**WHAT TO WORK ON:** Only lines containing "febrero" belong in the answer, each copied from the entries below.

——

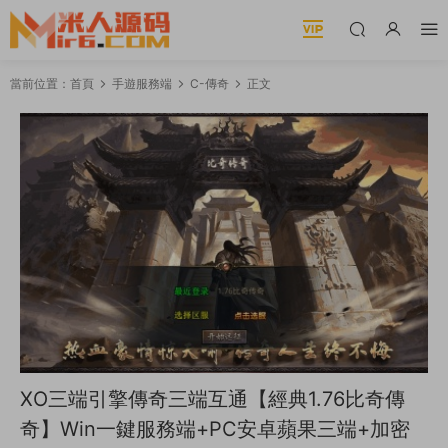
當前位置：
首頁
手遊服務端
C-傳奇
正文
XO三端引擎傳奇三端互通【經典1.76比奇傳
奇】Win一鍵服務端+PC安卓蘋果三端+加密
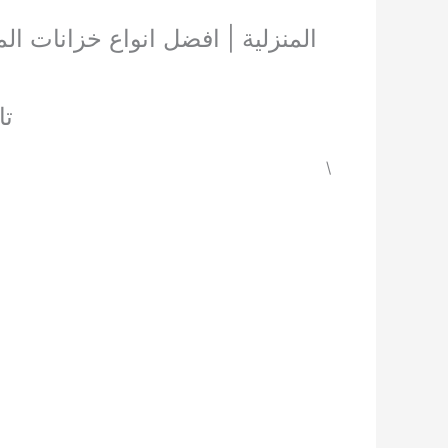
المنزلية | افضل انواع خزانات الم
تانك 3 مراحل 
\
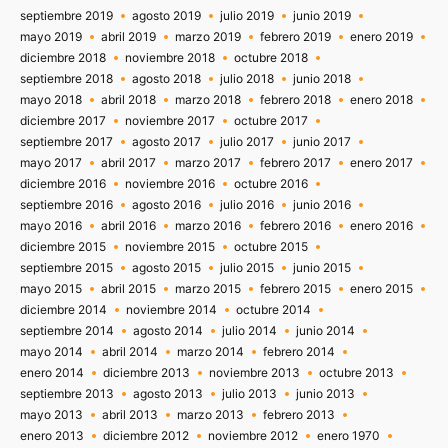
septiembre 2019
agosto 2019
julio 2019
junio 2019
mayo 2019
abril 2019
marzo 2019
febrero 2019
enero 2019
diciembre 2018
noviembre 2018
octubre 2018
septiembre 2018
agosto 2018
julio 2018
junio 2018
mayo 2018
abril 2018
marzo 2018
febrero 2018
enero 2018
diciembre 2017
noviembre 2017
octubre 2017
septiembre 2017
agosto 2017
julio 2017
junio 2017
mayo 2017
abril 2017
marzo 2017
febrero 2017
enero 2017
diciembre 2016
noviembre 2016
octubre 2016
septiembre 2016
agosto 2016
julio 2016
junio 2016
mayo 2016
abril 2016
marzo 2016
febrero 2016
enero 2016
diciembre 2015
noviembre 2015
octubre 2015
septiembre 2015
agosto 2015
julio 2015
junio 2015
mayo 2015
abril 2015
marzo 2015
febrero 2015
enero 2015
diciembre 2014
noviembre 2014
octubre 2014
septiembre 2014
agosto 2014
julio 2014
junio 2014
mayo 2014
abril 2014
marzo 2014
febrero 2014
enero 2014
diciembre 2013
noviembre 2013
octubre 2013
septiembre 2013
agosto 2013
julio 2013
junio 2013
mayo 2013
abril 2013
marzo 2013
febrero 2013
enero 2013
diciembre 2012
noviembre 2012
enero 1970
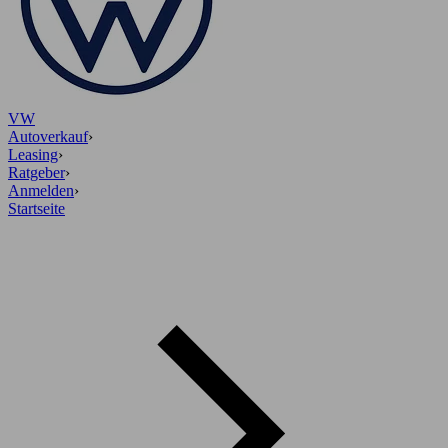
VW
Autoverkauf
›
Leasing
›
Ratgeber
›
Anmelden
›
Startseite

——

**RESULT OF THE TASK:**
febrero 2019
febrero 2018
febrero 2017
febrero 2016
febrero 2015
febrero 2014
febrero 2013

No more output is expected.